Oliver! - AIMS Adjudicator's Critique 2006

Monday 3rd April 2006 at 11:00 AM

The following is the public section of the show critique for our production of Oliver!, by AIMS Adjudicator, Peter O'Driscoll:

A very entertaining Oliver which more than transcended the conditions of an almost unbelievable venue. A very full house consisted of people sitting on many different levels in a variety of corralled spaces, nearly always (!) facing in the general direction of the stage.

The Nite Club is the most unlikely place to put on a show of any kind. To stage Oliver and to give us a thoroughly entertaining evening was amazing. Most of the stage had to be built and all of the wings and 'proscenium'. The set was in many ways the least of the problem. The auditorium had to be built to level out lower (depressed!) areas normally used for dancing. Leonard Anderson and Joe Betts presented us with a very workable design: large staircases on either side of the stage and textured laths of wood covering grey walls. Up stage was a concertinaed yellow screen which when pulled aside revealed a large fireplace and interesting chimney piece for Fagin's den. All furniture (and it was very good!) and most actors had to come on from the rather low entrances under the stairs left and right.

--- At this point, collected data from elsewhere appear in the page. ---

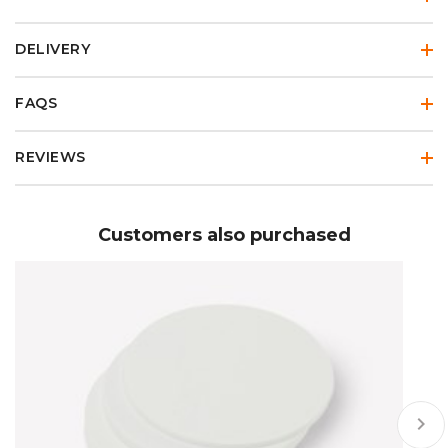
DELIVERY
FAQS
REVIEWS
Customers also purchased
keyboard_arrow_right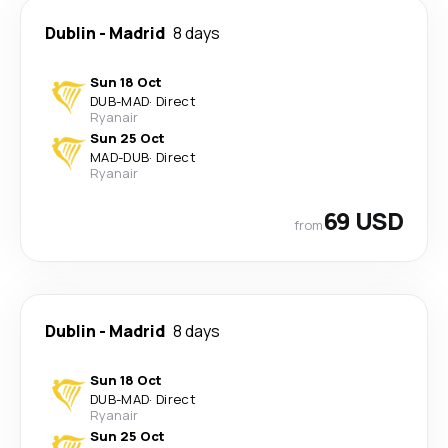
Dublin
-
Madrid
8 days
Sun 18 Oct
DUB
-
MAD
·
Direct
Ryanair
Sun 25 Oct
MAD
-
DUB
·
Direct
Ryanair
69 USD
from
Dublin
-
Madrid
8 days
Sun 18 Oct
DUB
-
MAD
·
Direct
Ryanair
Sun 25 Oct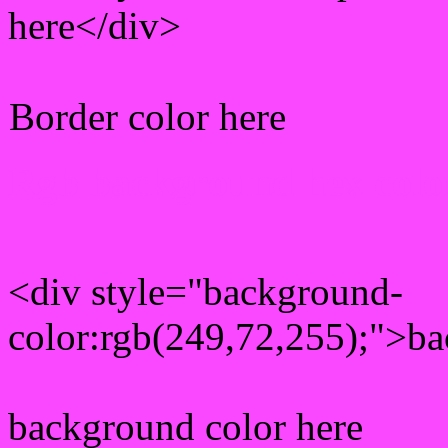
here</div>
Border color here
Rgb background hex colo
<div style="background-
color:rgb(249,72,255);">ba
background color here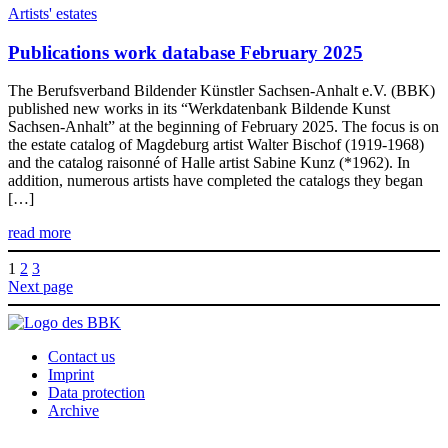
Artists' estates
Publications work database February 2025
The Berufsverband Bildender Künstler Sachsen-Anhalt e.V. (BBK)
published new works in its “Werkdatenbank Bildende Kunst
Sachsen-Anhalt” at the beginning of February 2025. The focus is on
the estate catalog of Magdeburg artist Walter Bischof (1919-1968)
and the catalog raisonné of Halle artist Sabine Kunz (*1962). In
addition, numerous artists have completed the catalogs they began
[…]
read more
1
2
3
Next page
Contact us
Imprint
Data protection
Archive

Performances were very good and in many ways different from the expected. Nancy began as a very street wise lady, with an abrupt, abrasive quality. (I'm reminded of Jeremy Iron's comment that he is not afraid to play a character people might not like.) As time went on, she became much more endearing as she moved towards the understanding that allowed her to begin to take Oliver's part against Bill Sykes. It was a well judged and very well sung performance from Olivia McGarry. Playing Fagin as quite a young man (leaving us many years before he will be 'seventy'), Daniel Doherty's performance was very acceptable and allowed us to be part of his thoughts and musings on the life ahead. His excellent diction, lightness of movement and thoughtful performance was very convincing. Mr. Bumble was played with authority by David Cooke. It didn't take long for Widow Corney (Caroline Madigan) to take the wind out of his sails. Her top notes in 'I shall scream' were great. His voice was also good but the pitch of 'Boy for sale' almost defeated him.

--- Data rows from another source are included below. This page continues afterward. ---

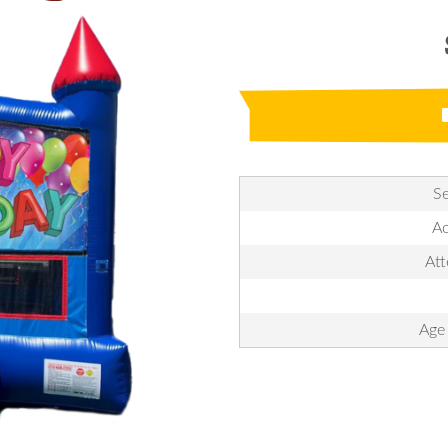
Se
Ac
Att
Age 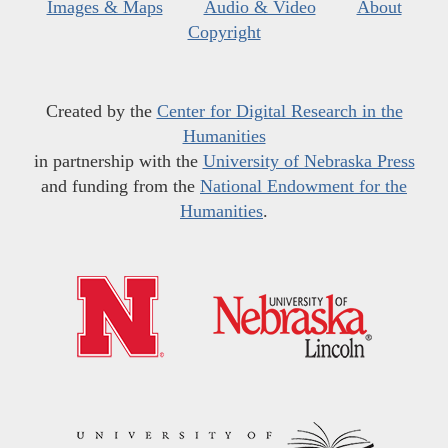
Images & Maps
Audio & Video
About
Copyright
Created by the
Center for Digital Research in the
Humanities
in partnership with the
University of Nebraska Press
and funding from the
National Endowment for the
Humanities
.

Given the difficulties of the setting, some interesting directorial choices were made. Leonard Anderson chose to cut the final scene in Act I, where Oliver is caught for stealing Mr. Brownlow's wallet. The act ended with 'Cheerio but be back soon'. The gang moved and sang with excellent precision but I missed the climactic moment. Storywise, of course, what happens in the final scene is told by Dodger to Fagin in 'The Three Cripples', so the omission can be justified. Oliver had no bed for his scene with Mrs. Bedwin and the doctor. He had to walk on with her to be examined. This worked very well. The young Derek Tully had a great concentration and played off the adults in his life very coolly indeed. We had a very gentle performance from Catherine O'Rourke as Mrs. Bedwin. Old Sally (June Egan), also without a bed, died on the floor, giving us a great moment when Corney and Bumble indicated their lack of concern for her by stepping over her dead body.

Props and Costume were very good. I would have had Mr. Brownlow (Gerry Miley) wear a hat outdoors and would have given gloves to the beautifully besuited gentlemen. Lighting was remarkably good in the circumstances of the venue. The upstage yellow screen tended to collect the light sent straight in at it and gave more shadows than would have occurred if there had been the opportunity for side lighting. It is quite ironic that the Club itself sported tens of thousands of 'pounds' worth of lighting equipment, which, alas, could not be touched for the show!

Singing, that of the children and of the adult chorus, was very musical. Martina Hawthorne, chorus mistress, prepared the music very well. There was great energy and musicianship in the Public House. The quartet of street singers blended wonderfully; Oliver here also sang with great confidence. Dodger (Craig Burke) was very cheeky, sang well and managed Oliver with assurance. Morgan Cooke's conducting maintained a very good pace with a very musical band. Sykes made an excellent entrance down stage from the auditorium and it was most effective that we did not immediately see his face. Pat Walshe played and sang strongly.

Overall, an interesting and very entertaining show. And the front of house team excelled themselves in their care of the audience.